Azolla-Anabaena Relationships

VII. Distribution of Ammonia-assimilating Enzymes, Protein, and Chlorophyll between Host and Symbiont 1 2

Thomas B Ray 1, Gerald A Peters 1,3, Robert E Toia Jr 1, Berger C Mayne 1
PMCID: PMC1092147  PMID: 16660538

Abstract

The N2-fixing Azolla-Anabaena symbiotic association is characterized in regard to individual host and symbiont contributions to its total chlorophyll, protein, and levels of ammonia-assimilating enzymes. The phycocyanin content of the association and the isolated blue-green algal symbiont was used as a standard for this characterization. Phycocyanin was measured by absorption and fluorescence emission spectroscopy. The phycocyanin content and total phycobilin complement of the symbiotic algae were distinct from those of Anabaena cylindrica and a free-living isolate of the Azolla endophyte. The algal symbiont accounted for less than 20% of the association's chlorophyll and protein.
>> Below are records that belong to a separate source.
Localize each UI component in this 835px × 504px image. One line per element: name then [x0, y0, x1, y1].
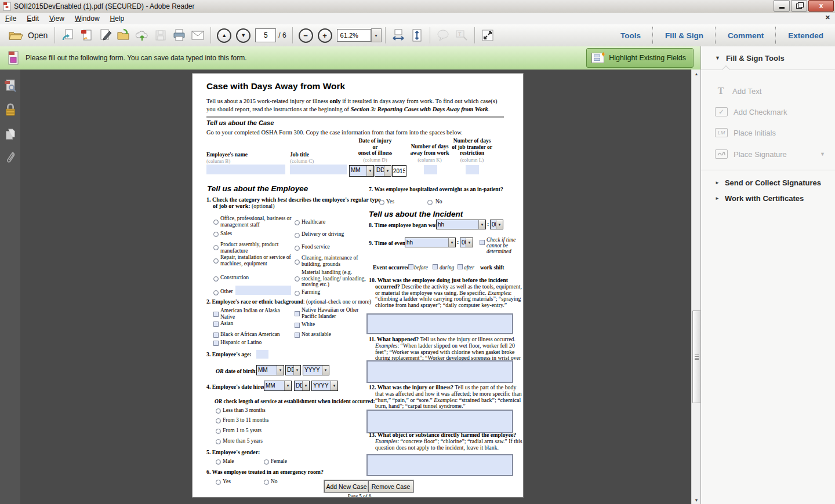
radio-healthcare[interactable] [295, 220, 300, 225]
text-callout-button[interactable]: T [454, 28, 469, 43]
checkbox-native-hawaiian[interactable] [295, 311, 300, 316]
radio-1-5-years[interactable] [216, 429, 221, 434]
next-page-button[interactable]: ▼ [236, 28, 251, 43]
hired-day-select[interactable]: DD▾ [294, 381, 310, 391]
radio-delivery[interactable] [295, 233, 300, 238]
highlight-existing-fields-button[interactable]: ➧ Highlight Existing Fields [586, 48, 694, 68]
radio-sales[interactable] [213, 232, 219, 237]
email-button[interactable] [190, 28, 205, 43]
checkbox-after-shift[interactable] [458, 264, 463, 269]
upload-cloud-button[interactable] [135, 28, 150, 43]
event-hour-select[interactable]: hh▾ [405, 238, 456, 247]
checkbox-white[interactable] [295, 323, 300, 328]
checkbox-american-indian[interactable] [213, 312, 219, 317]
checkbox-hispanic[interactable] [213, 341, 219, 346]
radio-other[interactable] [213, 290, 219, 295]
radio-male[interactable] [216, 459, 221, 465]
checkbox-before-shift[interactable] [408, 264, 413, 269]
security-lock-icon[interactable] [4, 103, 17, 117]
other-job-input[interactable] [235, 286, 291, 295]
radio-more-5-years[interactable] [216, 439, 221, 444]
scroll-up-icon[interactable]: ▲ [692, 70, 701, 78]
previous-page-button[interactable]: ▲ [217, 28, 231, 43]
radio-er-yes[interactable] [216, 480, 221, 485]
tab-tools[interactable]: Tools [609, 31, 652, 40]
radio-cleaning[interactable] [295, 260, 300, 265]
document-close-icon[interactable]: ✕ [825, 14, 830, 21]
dob-month-select[interactable]: MM▾ [256, 365, 284, 375]
radio-office[interactable] [213, 220, 219, 225]
restore-button[interactable] [791, 0, 807, 12]
radio-hospitalized-no[interactable] [427, 200, 433, 205]
sign-document-button[interactable] [97, 28, 112, 43]
zoom-level-input[interactable]: 61.2% [337, 29, 371, 42]
q13-answer-textarea[interactable] [366, 454, 513, 476]
tab-extended[interactable]: Extended [776, 31, 835, 40]
radio-less-3-months[interactable] [216, 408, 221, 414]
days-transfer-input[interactable] [466, 165, 479, 174]
radio-repair[interactable] [213, 258, 219, 264]
radio-er-no[interactable] [264, 480, 269, 485]
work-with-certificates-section[interactable]: ► Work with Certificates [701, 191, 835, 206]
close-button[interactable]: x [808, 0, 834, 12]
checkbox-asian[interactable] [213, 322, 219, 327]
remove-case-button[interactable]: Remove Case [368, 480, 413, 492]
radio-material-handling[interactable] [295, 276, 300, 282]
radio-female[interactable] [264, 459, 269, 465]
fill-sign-tools-header[interactable]: ▼ Fill & Sign Tools [701, 46, 835, 70]
share-file-button[interactable] [60, 28, 75, 43]
q11-answer-textarea[interactable] [366, 360, 513, 383]
signature-dropdown-icon[interactable]: ▼ [820, 151, 825, 157]
send-collect-signatures-section[interactable]: ► Send or Collect Signatures [701, 175, 835, 190]
injury-day-select[interactable]: DD ▾ [375, 165, 391, 177]
page-thumbnails-icon[interactable] [4, 79, 17, 93]
dob-day-select[interactable]: DD▾ [285, 365, 301, 375]
add-new-case-button[interactable]: Add New Case [324, 480, 369, 492]
save-button[interactable] [153, 28, 168, 43]
comment-bubble-button[interactable] [435, 28, 451, 43]
radio-hospitalized-yes[interactable] [379, 200, 384, 205]
hired-year-select[interactable]: YYYY▾ [311, 381, 338, 391]
save-as-button[interactable] [116, 28, 131, 43]
days-away-input[interactable] [424, 165, 437, 174]
minimize-button[interactable] [774, 0, 790, 12]
employee-age-input[interactable] [256, 350, 268, 359]
place-signature-button[interactable]: Place Signature ▼ [701, 145, 835, 163]
radio-product-assembly[interactable] [213, 245, 219, 250]
radio-construction[interactable] [213, 276, 219, 282]
open-button[interactable]: Open [5, 28, 51, 42]
tab-comment[interactable]: Comment [716, 31, 775, 40]
place-initials-button[interactable]: LM Place Initials [701, 124, 835, 141]
zoom-dropdown-button[interactable]: ▾ [371, 28, 382, 42]
menu-edit[interactable]: Edit [21, 13, 44, 24]
job-title-input[interactable] [290, 165, 347, 174]
radio-farming[interactable] [295, 291, 300, 296]
q10-answer-textarea[interactable] [366, 313, 513, 334]
add-checkmark-button[interactable]: ✓ Add Checkmark [701, 103, 835, 120]
dob-year-select[interactable]: YYYY▾ [303, 365, 329, 375]
menu-view[interactable]: View [44, 13, 70, 24]
attachments-icon[interactable] [4, 151, 17, 165]
scrollbar-thumb[interactable] [692, 311, 701, 403]
checkbox-black[interactable] [213, 333, 219, 338]
checkbox-time-undetermined[interactable] [480, 240, 485, 245]
fit-width-button[interactable] [391, 28, 406, 43]
checkbox-not-available[interactable] [295, 333, 300, 338]
zoom-out-button[interactable]: − [299, 28, 313, 43]
pages-panel-icon[interactable] [4, 127, 17, 141]
page-number-input[interactable] [255, 28, 276, 42]
q12-answer-textarea[interactable] [366, 410, 513, 433]
menu-window[interactable]: Window [70, 13, 105, 24]
began-work-hour-select[interactable]: hh▾ [436, 220, 486, 229]
scroll-down-icon[interactable]: ▼ [692, 496, 701, 504]
print-button[interactable] [172, 28, 187, 43]
add-text-button[interactable]: T Add Text [701, 82, 835, 100]
injury-month-select[interactable]: MM ▾ [349, 165, 374, 177]
began-work-minute-select[interactable]: 00▾ [490, 220, 503, 229]
tab-fill-sign[interactable]: Fill & Sign [654, 31, 715, 40]
radio-3-11-months[interactable] [216, 418, 221, 423]
vertical-scrollbar[interactable]: ▲ ▼ [691, 70, 701, 504]
menu-help[interactable]: Help [105, 13, 130, 24]
checkbox-during-shift[interactable] [433, 264, 438, 269]
event-minute-select[interactable]: 00▾ [460, 238, 473, 247]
Acetylene reduction rates in the association (based solely on the amount of algal chlorophyll) were 30 to 50% higher than those attained when the symbiont was isolated directly from the fern. More than 75% of the association's glutamate dehydrogenase and glutamine synthetase activities are contributed by the host plant. The specific activity of glutamate dehydrogenase is greater than that of glutamine synthetase in the association and individual partners. Both the host and symbiont have glutamate synthase activity. The net distribution of these enzymes is discussed in regard to the probable roles of the host and symbiont in the assimilation of ammonia resulting from N2 fixation by the symbiont.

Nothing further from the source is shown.